Originally Posted By: stuck808
KF,

Yes you did mention you were getting a D, but I appreciate a woman's POV in all things that deal with "attraction".

I did try to do the same things I had before, but they had no effect. Right now she's not ready to accept anything like that, so I give her space, show her compassion when it's called for and try to go on about my own business. She seems miserable, but that's her choice. I'm trying not to make it mine.

She's always been attractive to me which makes our lack of sex all the more frustrating to me at times. Plus there are the periods that I get insecure and imagine other men hitting on her. That heaped with the comment she made a couple of weeks ago about her not wearing her ring because she doesn't consider us married, really hits below the belt sometimes.


Yes, I was divorced- that marriage lasted 13 years. I've been married for almost four years to my second husband. Things are good.

To me, and this is just me- the not wearing of the wedding ring is symbolic to her- take it off- see I'm not married. I keep coming back to the fact that she's in withdrawal from seeing OM everyday. Is there any way for her to leave that job??

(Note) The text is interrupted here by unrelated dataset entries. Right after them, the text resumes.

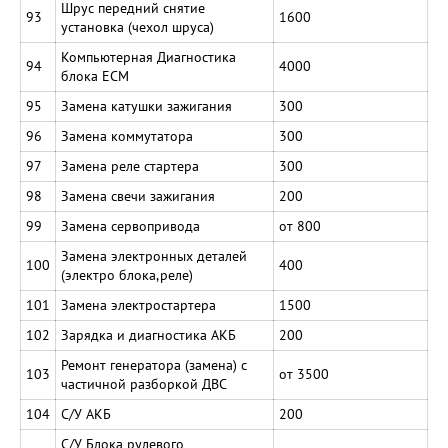
Шрус передний снятие
93
1600
установка (чехол шруса)
Компьютерная Диагностика
94
4000
блока ЕСМ
95
Замена катушки зажигания
300
96
Замена коммутатора
300
97
Замена реле стартера
300
98
Замена свечи зажигания
200
99
Замена сервопривода
от 800
Замена электронных деталей
100
400
(электро блока,реле)
101
Замена электростартера
1500
102
Зарядка и диагностика АКБ
200
Ремонт генератора (замена) с
103
от 3500
частичной разборкой ДВС
104
С/У АКБ
200
С/У Блока рулевого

I have daddy issues myself- which I never realized until probably two years ago. My dad lived in another state- my mom had full custody. I saw him rarely- don't get me wrong he didn't forget my birthdays and things like that but it was more of a friend relationship than anything. I think all my life I've been struggling with wanting that "Daddy's girl" relationship. I wanted to be doted on and adored- which I never received from him.

So, I kinda get where she's at. I'm not really attracted to older men like she is though so I don't get that. What I'm attracted to is feeling like daddy's princess. I think my entire life I've strived for this- because words of affirmation are so important to me.

Have you asked her what you could do to make her happier?